◆ **What you need to do**: Give the number of lines in the records below that include "Digitisation", and nothing more.

*** Opening of Input for this task ***

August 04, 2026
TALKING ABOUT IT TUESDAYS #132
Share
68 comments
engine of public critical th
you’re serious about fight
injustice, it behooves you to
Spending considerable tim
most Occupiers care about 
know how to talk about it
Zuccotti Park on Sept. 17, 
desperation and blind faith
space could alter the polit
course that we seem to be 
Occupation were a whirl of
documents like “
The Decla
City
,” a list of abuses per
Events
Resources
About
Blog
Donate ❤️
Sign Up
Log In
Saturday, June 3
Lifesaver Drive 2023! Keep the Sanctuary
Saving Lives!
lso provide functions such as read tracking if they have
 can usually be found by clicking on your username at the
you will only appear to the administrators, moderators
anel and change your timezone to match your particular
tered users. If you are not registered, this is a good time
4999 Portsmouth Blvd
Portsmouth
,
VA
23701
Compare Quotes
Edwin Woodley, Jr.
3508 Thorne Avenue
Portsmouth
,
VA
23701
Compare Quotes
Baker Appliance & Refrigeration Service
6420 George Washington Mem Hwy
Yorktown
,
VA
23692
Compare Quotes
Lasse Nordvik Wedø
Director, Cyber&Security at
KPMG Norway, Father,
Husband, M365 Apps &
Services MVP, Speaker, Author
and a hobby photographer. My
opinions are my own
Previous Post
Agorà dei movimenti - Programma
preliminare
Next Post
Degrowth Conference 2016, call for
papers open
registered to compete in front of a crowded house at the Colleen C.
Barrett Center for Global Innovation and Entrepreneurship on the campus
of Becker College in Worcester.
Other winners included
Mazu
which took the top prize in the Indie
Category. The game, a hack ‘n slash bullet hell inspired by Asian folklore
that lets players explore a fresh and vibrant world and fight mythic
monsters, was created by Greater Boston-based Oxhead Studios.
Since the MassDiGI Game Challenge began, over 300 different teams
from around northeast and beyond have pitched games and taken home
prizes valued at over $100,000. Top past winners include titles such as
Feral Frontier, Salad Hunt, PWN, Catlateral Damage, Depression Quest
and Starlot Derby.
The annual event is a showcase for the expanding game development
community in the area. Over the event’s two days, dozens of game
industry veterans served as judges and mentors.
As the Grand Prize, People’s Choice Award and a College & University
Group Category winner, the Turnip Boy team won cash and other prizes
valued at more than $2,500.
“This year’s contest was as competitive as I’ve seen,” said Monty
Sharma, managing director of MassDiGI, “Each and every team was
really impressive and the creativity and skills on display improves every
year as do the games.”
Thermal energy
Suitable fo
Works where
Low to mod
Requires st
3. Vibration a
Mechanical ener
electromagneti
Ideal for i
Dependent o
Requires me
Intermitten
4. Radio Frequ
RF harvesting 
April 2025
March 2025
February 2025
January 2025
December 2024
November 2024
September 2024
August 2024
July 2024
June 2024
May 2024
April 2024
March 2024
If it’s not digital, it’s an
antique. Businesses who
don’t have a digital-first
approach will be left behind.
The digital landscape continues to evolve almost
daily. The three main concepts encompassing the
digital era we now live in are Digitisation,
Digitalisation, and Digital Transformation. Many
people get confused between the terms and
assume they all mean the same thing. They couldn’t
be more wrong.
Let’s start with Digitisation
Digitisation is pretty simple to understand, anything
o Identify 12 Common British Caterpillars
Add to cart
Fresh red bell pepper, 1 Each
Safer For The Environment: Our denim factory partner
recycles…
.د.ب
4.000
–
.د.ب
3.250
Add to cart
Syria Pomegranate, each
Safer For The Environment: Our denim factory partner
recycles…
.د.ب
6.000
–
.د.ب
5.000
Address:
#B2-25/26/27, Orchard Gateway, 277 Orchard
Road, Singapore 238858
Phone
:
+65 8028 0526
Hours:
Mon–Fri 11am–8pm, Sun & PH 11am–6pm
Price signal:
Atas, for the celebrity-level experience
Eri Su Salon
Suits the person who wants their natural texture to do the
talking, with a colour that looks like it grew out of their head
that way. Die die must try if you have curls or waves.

*** Close of Input for this task ***

◆ **The completed task**: 3